A Beer in a Burger Bar
A Beer in a Burger Bar
It was a hot June afternoon in the Spanish Algarve resort of Islantilla. My wife, Breda, and I had been lazing, sunbathing for over an hour, around the huge pool to the rear of the fantastic hotel we were staying in, but the sun was so hot, the ice-cold drinks we drank, trying to keep cool, failed miserable in that endeavour.
“Come on,” Breda said to me, “let’s get out of this sun. It’s far too hot to enjoy.”

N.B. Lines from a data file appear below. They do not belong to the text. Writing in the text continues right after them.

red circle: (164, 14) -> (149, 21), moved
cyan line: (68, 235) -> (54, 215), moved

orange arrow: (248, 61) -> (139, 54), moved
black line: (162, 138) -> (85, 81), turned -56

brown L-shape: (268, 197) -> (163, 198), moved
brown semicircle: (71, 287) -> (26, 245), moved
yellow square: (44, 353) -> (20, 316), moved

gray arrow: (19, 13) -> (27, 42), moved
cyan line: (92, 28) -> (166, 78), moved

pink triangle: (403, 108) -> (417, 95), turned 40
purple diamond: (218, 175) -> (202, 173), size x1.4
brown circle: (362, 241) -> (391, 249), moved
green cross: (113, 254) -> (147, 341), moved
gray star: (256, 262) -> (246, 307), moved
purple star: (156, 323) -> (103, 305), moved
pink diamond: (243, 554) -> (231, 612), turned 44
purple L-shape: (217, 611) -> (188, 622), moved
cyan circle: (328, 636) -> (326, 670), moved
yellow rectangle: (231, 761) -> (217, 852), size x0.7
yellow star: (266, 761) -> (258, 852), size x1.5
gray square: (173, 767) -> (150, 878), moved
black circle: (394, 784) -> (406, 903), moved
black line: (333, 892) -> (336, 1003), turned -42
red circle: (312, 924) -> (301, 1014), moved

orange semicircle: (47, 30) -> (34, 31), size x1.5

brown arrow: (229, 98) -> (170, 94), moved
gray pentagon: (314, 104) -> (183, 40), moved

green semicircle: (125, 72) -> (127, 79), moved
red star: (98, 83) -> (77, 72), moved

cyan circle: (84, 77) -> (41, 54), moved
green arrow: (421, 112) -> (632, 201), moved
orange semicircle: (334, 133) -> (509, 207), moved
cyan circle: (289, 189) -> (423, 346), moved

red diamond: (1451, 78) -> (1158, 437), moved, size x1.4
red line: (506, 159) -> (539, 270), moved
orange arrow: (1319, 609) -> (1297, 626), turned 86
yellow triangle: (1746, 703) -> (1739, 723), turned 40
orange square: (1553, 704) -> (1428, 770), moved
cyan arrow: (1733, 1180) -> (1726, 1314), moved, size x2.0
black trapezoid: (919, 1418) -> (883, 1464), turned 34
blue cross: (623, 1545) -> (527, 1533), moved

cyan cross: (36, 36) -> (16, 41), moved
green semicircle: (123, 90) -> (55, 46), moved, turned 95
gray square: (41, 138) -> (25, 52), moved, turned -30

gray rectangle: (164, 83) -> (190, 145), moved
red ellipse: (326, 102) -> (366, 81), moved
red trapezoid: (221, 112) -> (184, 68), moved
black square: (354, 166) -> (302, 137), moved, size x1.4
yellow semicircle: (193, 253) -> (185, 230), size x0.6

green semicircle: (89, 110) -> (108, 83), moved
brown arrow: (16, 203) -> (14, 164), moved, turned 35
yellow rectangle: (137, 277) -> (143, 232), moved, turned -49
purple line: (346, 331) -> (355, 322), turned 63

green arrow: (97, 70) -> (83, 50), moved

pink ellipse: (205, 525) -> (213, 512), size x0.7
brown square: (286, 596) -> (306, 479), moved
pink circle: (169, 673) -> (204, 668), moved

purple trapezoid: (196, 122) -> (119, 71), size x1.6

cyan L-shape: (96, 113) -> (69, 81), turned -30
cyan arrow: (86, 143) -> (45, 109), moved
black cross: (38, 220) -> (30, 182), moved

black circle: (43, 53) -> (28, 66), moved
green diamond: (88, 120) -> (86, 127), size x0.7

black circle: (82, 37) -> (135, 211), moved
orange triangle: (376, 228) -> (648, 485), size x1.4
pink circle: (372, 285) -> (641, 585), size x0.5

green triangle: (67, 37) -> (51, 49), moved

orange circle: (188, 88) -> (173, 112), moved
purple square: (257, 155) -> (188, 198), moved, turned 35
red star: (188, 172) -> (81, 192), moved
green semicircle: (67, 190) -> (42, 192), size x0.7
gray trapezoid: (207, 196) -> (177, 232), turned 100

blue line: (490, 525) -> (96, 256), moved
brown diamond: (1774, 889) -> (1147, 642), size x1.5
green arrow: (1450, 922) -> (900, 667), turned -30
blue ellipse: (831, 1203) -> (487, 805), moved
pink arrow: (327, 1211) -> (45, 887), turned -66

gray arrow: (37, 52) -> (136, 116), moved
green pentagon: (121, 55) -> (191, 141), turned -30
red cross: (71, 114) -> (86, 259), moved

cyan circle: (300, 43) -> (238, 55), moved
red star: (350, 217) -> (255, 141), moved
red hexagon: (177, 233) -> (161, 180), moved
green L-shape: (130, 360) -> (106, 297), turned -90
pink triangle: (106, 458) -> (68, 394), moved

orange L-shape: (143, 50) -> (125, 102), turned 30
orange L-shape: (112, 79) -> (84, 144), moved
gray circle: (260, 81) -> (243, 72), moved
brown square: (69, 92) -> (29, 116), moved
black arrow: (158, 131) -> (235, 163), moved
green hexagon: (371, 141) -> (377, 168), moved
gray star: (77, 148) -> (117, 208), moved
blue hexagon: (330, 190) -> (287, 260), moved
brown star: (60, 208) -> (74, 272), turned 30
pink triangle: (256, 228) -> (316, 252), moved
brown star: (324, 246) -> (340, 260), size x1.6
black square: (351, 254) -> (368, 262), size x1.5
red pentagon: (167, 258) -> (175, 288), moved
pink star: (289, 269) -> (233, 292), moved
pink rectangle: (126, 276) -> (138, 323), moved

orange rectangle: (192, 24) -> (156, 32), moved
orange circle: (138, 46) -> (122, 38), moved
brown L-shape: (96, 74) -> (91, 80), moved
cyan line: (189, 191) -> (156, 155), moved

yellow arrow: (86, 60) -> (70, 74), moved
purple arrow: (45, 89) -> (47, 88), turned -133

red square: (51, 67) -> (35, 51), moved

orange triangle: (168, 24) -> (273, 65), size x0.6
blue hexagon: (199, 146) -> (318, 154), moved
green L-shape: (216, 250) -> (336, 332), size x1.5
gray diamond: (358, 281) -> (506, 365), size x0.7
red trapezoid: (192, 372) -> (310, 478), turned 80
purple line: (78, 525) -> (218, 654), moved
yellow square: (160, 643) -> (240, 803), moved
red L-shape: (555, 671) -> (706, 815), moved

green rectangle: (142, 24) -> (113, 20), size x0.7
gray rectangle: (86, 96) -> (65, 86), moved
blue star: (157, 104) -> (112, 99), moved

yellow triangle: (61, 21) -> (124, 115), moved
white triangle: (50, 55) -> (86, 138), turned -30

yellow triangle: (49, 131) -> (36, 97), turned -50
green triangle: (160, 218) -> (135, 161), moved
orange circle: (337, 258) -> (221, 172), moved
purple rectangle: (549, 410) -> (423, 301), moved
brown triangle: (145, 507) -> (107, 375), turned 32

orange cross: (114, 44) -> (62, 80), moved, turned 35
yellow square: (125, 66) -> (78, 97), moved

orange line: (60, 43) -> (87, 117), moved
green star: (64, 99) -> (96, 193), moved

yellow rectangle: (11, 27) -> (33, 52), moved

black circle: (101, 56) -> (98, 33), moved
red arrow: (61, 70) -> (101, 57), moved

“Do I have to?” I groaned. “I am so comfortable, sitting here.”
“Yes, if you know what’s good for you,” she tersely replied, pretending to be cross with me.
“Oh, all right,” I laughed as I collected my bits and pieces from my sun lounger.
We made our way upstairs, to our room. Breda freshened herself in the bathroom. I sat on a chair in the shady balcony, enjoying the view of our hotel’s swimming pool, which the holiday brochure said contained such wonderful things as a waterfall, an in-pool bar, and its very own island complete with palm trees.
When she had finished her ablutions, Breda put on her favourite dress, and then she suggested we go out for a bite to eat. “It’s my treat,” she said, “but only if you’re ready in five minutes.”
Not wanting to look a gift horse in the mouth, I dashed into the bathroom and ducked under the shower. Lathering up in a hurry, I said, “I’ll be ready in a jiff.”
“Good, I’ll be timing you,” she answered, scrutinising her watch.
I was fast. I showered, dried myself and got dressed in my best shirt and trousers, with my hair combed to perfection, in less than five minutes.
“I’m impressed,” Breda said to me. “I did say that you were buying the drinks, didn’t I?” she added, laughing impishly.
“I should have known there’d be a catch,” I groaned. Following her out from our room, I pulled the door closed behind me. “There are so many catches, in life,” I continued, “and the biggest one of them all is that it finishes too soon.”
“Don’t you get all gloomy on me,” Breda warned just as the elevator doors opened, revealing an elderly couple we had met earlier.
As we stepped into the small receptacle, I said, “Hello.” Then I threw in a smile for good measure
The couple returned the smile. The woman said, “It’s lovely weather, isn’t it?”
“It is,” I replied,” “if you like being grilled to a crisp.”
Fiddling with her hearing aid, she said, “I’m sorry, I didn’t quite get that.”
“Oh, what a shame,” I whispered. Speaking loudly, I said, “Because it’s so fine a day I decided to out for a beer and a packet of crisps.”
“How nice,” she answered, Turning to her husband, who was obviously even more hard of hearing than her, she explained to him what I had said. When he had digested her words, he looked me straight in the eye and then saluted me. I saluted him back. Thankfully, the elevator doors then opened.
Squinting against the strong sunshine, I said to my wife, “Which way to we go?”
“Left, and then left again,” she answered. Linking my arm affectionately, she steered me along narrow, cobbled street.
When we got to the end of the street, I turned right.
No, not that left,” she laughed, “your other left!”
“Oh, that one,” I chuckled. “Why didn’t you say so?”